[Stored data entries]

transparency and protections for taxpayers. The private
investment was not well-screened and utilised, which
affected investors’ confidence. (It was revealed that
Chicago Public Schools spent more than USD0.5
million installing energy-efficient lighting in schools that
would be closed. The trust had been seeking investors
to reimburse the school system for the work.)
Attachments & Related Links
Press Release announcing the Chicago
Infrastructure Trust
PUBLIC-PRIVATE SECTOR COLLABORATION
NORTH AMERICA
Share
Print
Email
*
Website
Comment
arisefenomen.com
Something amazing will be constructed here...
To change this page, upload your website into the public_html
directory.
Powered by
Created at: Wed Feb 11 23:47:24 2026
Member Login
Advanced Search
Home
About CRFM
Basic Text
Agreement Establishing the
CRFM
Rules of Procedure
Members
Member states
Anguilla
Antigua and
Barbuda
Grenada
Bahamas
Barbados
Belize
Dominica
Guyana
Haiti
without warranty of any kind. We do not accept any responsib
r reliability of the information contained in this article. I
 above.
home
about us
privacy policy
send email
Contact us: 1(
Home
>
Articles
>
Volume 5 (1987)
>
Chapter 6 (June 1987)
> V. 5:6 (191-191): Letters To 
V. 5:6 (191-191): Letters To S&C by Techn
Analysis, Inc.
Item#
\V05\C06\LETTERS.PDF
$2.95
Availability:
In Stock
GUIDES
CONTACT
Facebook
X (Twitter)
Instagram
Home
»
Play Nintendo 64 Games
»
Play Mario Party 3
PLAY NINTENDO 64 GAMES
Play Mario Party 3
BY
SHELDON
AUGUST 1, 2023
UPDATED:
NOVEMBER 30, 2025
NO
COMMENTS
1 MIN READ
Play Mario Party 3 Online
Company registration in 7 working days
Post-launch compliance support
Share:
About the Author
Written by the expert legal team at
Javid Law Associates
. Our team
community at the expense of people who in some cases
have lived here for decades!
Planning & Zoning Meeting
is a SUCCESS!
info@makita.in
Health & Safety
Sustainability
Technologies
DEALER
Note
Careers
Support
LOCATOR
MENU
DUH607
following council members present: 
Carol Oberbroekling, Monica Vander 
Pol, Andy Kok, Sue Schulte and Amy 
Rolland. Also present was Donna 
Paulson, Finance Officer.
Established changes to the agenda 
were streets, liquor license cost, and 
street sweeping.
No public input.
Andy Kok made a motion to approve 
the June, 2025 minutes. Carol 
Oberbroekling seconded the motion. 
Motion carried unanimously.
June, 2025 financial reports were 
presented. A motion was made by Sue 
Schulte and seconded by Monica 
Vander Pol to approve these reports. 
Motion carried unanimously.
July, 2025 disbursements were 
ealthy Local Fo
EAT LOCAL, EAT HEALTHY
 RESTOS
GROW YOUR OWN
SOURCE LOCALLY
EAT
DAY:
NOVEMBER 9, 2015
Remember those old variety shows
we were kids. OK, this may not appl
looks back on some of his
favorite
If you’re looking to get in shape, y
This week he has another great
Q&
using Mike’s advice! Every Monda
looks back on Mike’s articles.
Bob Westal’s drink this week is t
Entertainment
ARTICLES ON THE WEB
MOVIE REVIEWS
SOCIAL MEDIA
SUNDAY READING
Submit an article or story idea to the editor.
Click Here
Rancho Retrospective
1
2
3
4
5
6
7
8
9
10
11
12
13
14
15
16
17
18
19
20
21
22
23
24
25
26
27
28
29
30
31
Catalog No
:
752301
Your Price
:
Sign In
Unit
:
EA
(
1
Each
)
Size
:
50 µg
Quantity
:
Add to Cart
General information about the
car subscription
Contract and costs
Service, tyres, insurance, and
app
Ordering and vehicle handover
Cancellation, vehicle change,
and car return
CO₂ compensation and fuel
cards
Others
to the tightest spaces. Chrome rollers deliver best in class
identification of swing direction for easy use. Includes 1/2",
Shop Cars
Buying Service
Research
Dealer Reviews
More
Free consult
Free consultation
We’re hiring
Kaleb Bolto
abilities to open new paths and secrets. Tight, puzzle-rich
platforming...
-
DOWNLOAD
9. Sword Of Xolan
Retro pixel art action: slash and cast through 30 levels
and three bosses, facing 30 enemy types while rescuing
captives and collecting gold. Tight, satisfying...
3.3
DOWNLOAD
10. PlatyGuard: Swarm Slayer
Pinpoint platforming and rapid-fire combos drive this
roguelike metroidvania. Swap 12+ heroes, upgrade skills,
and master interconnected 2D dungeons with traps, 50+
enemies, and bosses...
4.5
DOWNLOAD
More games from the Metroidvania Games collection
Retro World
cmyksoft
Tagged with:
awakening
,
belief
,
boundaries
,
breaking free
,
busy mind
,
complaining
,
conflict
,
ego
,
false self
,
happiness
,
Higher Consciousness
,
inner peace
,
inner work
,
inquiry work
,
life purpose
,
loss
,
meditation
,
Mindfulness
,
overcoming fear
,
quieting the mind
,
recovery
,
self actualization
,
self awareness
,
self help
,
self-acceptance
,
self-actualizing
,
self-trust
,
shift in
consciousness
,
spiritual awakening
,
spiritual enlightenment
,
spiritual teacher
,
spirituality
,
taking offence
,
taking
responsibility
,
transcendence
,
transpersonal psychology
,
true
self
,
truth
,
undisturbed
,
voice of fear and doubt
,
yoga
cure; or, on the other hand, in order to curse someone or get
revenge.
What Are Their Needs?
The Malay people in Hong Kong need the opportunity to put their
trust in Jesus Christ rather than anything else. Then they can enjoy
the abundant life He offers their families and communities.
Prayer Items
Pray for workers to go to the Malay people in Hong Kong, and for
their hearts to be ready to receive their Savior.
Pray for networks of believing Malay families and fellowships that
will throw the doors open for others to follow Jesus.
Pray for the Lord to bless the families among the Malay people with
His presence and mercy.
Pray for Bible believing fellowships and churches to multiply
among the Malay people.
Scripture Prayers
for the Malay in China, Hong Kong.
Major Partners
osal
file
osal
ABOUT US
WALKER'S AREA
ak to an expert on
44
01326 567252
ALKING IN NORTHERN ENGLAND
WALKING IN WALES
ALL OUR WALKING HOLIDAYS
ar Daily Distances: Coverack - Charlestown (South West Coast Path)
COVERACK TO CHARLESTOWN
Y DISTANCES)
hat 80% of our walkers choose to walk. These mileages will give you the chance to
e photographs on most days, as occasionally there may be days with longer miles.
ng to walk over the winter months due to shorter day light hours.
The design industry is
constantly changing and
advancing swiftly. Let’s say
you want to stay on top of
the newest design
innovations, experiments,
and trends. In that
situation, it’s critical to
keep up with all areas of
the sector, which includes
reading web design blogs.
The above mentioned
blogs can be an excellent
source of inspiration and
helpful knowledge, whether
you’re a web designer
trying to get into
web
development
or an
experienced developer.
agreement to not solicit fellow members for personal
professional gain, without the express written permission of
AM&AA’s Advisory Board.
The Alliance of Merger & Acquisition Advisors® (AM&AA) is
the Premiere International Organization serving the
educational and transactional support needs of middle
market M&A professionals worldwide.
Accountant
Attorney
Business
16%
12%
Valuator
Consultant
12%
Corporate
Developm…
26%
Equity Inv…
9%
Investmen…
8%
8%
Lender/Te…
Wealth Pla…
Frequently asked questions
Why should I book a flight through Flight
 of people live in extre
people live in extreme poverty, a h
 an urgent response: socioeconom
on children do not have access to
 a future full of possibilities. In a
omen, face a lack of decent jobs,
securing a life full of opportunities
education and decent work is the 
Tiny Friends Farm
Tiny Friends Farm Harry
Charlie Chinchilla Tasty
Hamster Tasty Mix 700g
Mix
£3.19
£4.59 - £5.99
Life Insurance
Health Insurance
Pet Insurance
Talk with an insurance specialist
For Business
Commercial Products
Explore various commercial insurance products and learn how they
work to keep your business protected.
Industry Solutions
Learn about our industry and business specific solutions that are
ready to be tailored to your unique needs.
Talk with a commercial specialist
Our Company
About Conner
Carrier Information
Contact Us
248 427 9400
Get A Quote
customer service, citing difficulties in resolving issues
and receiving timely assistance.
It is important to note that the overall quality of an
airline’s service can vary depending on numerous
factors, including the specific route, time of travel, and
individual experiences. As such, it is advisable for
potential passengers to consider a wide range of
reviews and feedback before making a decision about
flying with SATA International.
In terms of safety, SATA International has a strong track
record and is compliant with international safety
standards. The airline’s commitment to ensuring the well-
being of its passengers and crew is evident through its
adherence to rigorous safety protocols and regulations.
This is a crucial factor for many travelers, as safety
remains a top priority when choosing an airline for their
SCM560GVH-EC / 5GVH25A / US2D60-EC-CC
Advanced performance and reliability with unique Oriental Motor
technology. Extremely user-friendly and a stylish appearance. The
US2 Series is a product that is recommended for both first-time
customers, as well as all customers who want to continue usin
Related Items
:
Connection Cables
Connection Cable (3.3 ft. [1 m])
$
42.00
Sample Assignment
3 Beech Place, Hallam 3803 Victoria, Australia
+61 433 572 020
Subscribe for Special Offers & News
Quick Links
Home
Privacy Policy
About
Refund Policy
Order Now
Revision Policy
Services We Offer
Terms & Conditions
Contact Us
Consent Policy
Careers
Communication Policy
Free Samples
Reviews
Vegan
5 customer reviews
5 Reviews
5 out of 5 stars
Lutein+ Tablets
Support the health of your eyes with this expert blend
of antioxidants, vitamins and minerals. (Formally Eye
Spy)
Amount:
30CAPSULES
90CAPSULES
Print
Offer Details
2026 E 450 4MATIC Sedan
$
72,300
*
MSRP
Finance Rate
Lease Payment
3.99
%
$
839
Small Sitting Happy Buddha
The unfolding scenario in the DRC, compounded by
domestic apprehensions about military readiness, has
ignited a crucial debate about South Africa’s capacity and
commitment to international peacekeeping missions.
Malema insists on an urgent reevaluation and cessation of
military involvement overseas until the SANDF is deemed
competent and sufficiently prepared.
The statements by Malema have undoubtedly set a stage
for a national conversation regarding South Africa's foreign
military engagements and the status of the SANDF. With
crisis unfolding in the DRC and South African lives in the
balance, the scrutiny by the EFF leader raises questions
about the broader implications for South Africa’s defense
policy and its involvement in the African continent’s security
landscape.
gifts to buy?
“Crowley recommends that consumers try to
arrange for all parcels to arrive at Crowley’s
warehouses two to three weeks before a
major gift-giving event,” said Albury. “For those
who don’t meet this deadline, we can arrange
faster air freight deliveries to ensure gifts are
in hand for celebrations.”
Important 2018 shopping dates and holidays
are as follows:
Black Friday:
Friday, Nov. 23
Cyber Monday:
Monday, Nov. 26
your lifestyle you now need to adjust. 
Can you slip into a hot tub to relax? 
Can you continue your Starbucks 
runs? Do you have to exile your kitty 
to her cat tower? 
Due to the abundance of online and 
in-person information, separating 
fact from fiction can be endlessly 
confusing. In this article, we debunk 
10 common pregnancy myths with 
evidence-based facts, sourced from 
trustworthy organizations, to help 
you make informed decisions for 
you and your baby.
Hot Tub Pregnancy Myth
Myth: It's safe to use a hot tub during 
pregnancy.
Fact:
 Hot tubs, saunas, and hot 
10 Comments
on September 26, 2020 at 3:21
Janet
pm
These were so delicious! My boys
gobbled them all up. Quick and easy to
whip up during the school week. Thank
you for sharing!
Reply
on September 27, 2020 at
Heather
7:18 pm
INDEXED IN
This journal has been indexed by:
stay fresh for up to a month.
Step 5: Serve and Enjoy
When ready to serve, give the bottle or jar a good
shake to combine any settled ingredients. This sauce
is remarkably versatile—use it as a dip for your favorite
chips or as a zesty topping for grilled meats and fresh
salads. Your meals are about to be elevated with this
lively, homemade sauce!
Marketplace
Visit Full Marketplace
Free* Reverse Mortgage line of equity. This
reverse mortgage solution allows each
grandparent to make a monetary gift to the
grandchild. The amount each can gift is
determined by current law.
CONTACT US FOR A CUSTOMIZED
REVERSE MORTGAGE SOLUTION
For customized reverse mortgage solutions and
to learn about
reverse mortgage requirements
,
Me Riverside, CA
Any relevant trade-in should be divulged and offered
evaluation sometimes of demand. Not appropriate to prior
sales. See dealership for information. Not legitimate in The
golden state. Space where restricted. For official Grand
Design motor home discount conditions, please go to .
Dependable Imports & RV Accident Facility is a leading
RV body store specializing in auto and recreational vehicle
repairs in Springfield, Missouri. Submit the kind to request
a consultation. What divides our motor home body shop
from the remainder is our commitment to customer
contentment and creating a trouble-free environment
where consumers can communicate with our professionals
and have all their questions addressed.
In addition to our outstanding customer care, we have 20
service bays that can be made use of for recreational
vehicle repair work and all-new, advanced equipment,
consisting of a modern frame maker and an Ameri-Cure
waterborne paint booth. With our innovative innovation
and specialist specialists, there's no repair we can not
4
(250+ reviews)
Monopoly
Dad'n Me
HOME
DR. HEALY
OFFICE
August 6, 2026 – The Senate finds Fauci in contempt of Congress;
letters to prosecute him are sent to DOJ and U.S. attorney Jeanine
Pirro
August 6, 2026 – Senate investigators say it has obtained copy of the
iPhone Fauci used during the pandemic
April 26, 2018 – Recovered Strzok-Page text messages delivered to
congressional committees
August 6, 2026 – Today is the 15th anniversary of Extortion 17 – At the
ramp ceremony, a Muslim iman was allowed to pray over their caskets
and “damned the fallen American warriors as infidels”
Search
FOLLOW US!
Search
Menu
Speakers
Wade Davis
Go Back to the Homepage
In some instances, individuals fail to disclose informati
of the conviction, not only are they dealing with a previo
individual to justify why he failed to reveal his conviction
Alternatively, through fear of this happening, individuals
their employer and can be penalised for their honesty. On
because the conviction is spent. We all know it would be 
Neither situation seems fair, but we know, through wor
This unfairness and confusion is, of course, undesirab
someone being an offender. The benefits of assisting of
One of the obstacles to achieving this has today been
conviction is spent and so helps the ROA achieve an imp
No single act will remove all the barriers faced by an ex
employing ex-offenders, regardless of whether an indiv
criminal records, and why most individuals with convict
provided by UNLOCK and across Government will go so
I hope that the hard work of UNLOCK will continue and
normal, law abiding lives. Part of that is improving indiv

## WHAT TO WORK ON:
From the start of the data to the line that holds "million installing energy-efficient", retype each line exactly, with both ends included.

## RESULT FOR THIS EXERCISE:
transparency and protections for taxpayers. The private
investment was not well-screened and utilised, which
affected investors’ confidence. (It was revealed that
Chicago Public Schools spent more than USD0.5
million installing energy-efficient lighting in schools that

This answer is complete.